## What this task involves
The word "Ihrer" marks the lines to copy; find all of them in the entries below.

Records supplied section start

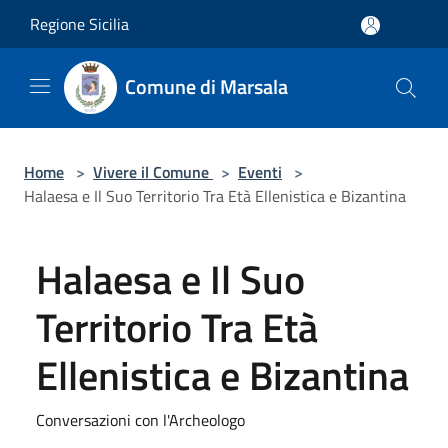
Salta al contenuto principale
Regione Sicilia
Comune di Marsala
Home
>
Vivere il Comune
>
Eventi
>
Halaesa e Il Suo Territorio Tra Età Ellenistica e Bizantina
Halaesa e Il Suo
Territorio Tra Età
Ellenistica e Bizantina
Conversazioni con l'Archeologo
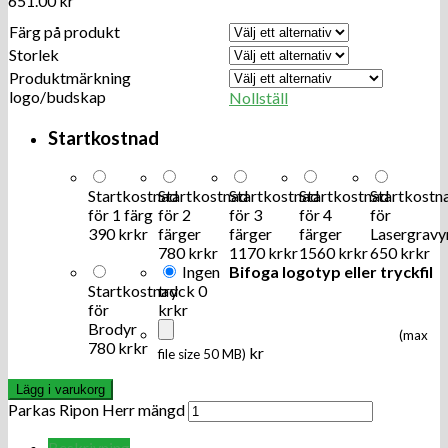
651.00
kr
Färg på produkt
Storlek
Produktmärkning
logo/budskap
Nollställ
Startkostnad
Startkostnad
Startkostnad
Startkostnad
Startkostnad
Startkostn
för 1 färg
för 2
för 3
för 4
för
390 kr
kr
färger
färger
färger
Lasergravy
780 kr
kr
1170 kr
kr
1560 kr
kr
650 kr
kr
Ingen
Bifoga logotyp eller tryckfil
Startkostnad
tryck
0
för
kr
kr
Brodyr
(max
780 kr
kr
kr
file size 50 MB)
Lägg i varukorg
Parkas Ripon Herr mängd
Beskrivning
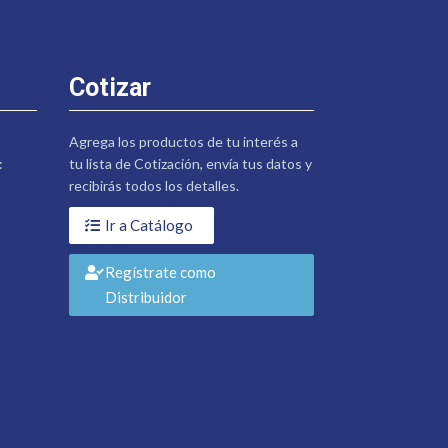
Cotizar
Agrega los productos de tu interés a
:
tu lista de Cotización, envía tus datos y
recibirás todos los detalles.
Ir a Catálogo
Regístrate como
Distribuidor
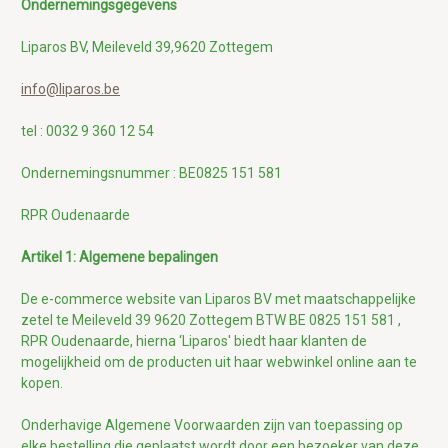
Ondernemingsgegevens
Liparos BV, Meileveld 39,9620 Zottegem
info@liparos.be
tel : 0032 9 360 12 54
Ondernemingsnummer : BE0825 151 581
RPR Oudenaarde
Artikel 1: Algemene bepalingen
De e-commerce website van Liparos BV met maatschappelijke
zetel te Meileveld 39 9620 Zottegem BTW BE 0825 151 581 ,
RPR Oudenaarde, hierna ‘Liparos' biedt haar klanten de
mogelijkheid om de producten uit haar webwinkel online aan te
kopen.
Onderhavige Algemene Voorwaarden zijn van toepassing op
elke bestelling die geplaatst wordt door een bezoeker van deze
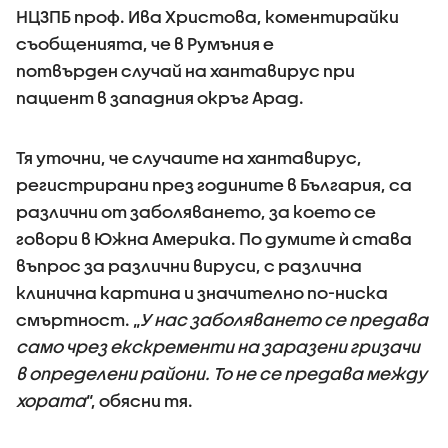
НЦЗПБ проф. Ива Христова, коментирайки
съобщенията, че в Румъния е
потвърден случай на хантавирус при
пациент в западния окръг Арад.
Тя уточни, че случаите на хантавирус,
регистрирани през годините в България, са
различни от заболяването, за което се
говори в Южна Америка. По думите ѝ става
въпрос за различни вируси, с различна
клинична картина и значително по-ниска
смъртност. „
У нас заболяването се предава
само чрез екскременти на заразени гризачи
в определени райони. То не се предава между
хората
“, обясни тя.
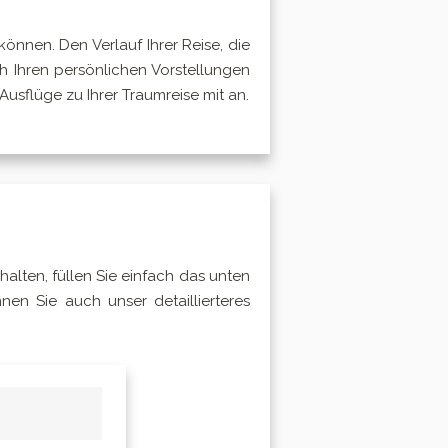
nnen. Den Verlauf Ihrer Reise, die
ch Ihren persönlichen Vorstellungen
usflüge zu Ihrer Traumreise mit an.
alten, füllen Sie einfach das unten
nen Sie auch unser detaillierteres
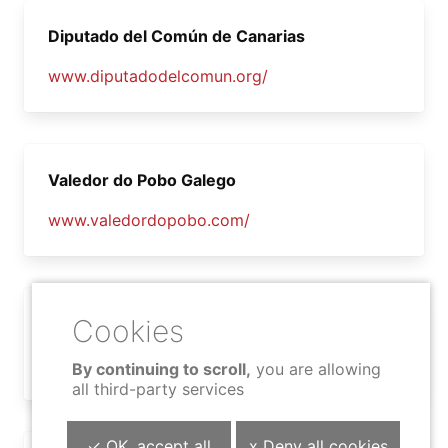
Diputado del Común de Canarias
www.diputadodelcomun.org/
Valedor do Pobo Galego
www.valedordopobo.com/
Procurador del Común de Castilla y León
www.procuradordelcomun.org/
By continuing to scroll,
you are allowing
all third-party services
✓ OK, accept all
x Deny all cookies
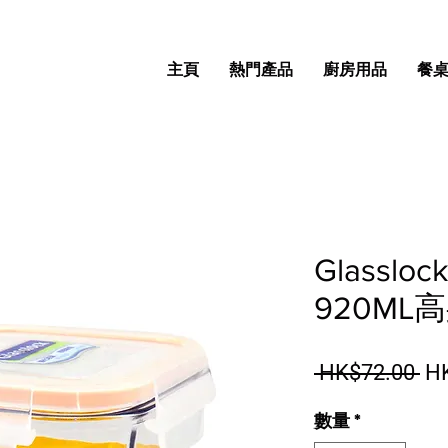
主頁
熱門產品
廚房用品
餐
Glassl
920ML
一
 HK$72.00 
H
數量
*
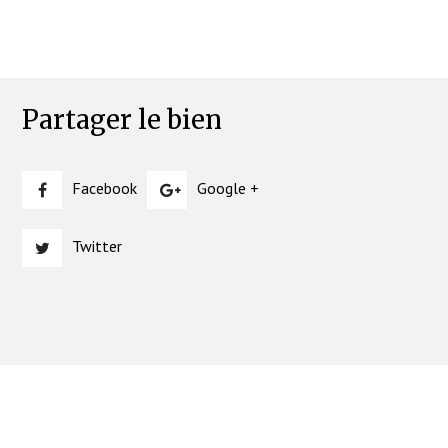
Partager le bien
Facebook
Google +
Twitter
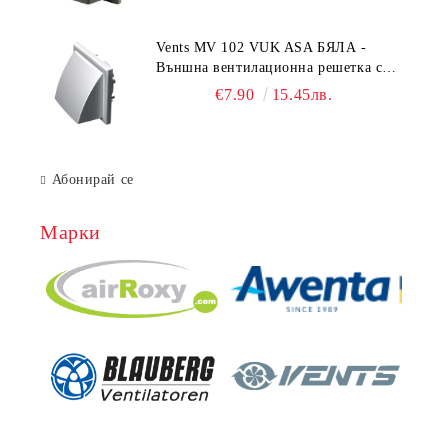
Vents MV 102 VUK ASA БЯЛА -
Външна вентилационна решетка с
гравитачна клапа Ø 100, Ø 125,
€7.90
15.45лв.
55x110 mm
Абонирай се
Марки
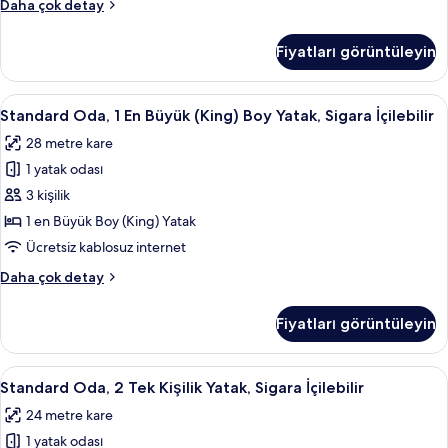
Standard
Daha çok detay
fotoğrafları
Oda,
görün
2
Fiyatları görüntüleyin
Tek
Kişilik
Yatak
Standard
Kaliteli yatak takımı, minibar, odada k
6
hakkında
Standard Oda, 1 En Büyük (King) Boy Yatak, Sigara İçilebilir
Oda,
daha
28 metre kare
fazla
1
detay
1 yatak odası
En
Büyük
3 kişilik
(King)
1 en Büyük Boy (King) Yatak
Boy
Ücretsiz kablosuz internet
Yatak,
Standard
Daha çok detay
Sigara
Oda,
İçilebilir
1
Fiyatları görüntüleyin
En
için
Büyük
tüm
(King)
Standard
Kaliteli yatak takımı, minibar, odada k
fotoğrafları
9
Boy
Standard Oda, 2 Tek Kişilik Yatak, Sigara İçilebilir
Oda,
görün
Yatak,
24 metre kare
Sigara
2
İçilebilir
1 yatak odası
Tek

Records supplied section end

## Response
nnen. Den Verlauf Ihrer Reise, die
usflüge zu Ihrer Traumreise mit an.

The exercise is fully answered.